Un grupo de cordobeses de la promoción 1988 viajó hacia Bariloche con el fin de concretar el tan ansiado viaje de egresados, que en aquel entonces debieron postergar por razones económicas. Se trata de un grupo de amigos que se formó en la escuela y que se consolidó por la unión que los abraza desde hace 30 años.

Parece una historia de película, pero es la vida real. De los 22 egresados, 14 de ellos se subieron al avión para cumplir un sueño adolescente que se hizo esperar. Todos ex alumnos del colegio José María Paz, de la localidad de Oliva, un pueblito de 11 mil habitantes, ubicado a 92 kilómetros de la capital provincial, arribaron a la localidad sureña con las mismas ganas de los 17 años pero ya con 49 cargados en sus espaldas.

En vez de llevar alcohol, ahora cargamos primero la bolsita con los remedios" ironizó uno de los muchachos. 

"Estuvimos dos años trabajando, con venta de gallinas y hasta de comidas para juntar plata, pero cuando llegó el momento no nos alcanzó para hacer el viaje a Bariloche. Todos éramos de familias humildes. Con ese dinero que recaudamos, les pagamos las tarjetas a todas nuestras familias para la fiesta de egresados. Pero siempre nos quedó pendiente el viaje. Ahora podemos cumplir aquel sueño. De los 14, 10 no conocemos Bariloche", comentó Luis Moreno, uno de los alumnos " egresados", quien ironizó: "En vez de llevar alcohol, ahora cargamos primero la bolsita con los remedios".

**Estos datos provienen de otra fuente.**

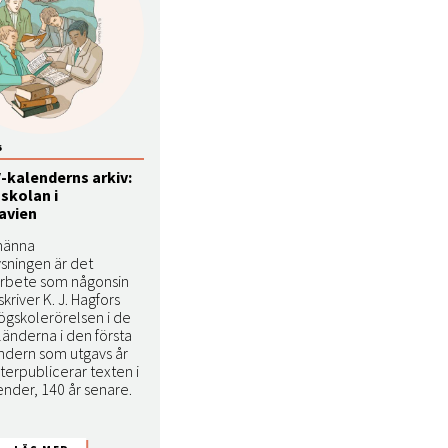
6
-kalenderns arkiv:
skolan i
avien
männa
ysningen är det
arbete som någonsin
skriver K. J. Hagfors
ögskolerörelsen i de
länderna i den första
ndern som utgavs år
återpublicerar texten i
ender, 140 år senare.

Por otro lado, César Álvarez, otro integrante de la camada, quien en la actualidad es comisario mayor y director de la Zona Sur de la Policía Caminera local, explicó: "En esa época era mozo de un bar y hacía changas. Tengo seis hermanos, vengo de familia humilde y no teníamos posibilidades para pagar un viaje así".

Alejandro Inamorato, en tanto, era albañil en su adolescencia. En la actualidad es empleado municipal, sindicalista y dueño de una empresa de premoldeados. "Este es un grupo muy unido, desde hace 30 años: nos mantenemos en contacto, nos vemos, nos ayudamos, estamos cuando tenemos un problema. Nos respetamos", aclaró.

Asimismo, Jorge Lancioni indicó que "de chico, trabajaba de cadete". Para este viaje, fue quien ayudó a quienes tampoco llegaban con el dinero para cumplir la meta, según cuentan varios. El ritmo de este grupo en Bariloche no tendrá el empuje de los jóvenes que transitan igual destino.

Pero el entusiasmo es contagioso y el valor que le dan a la experiencia es enorme. "Iremos a conocer ciudades y cerros, pero también los boliches", comentó entusiasmado a los medios locales uno de los egresados.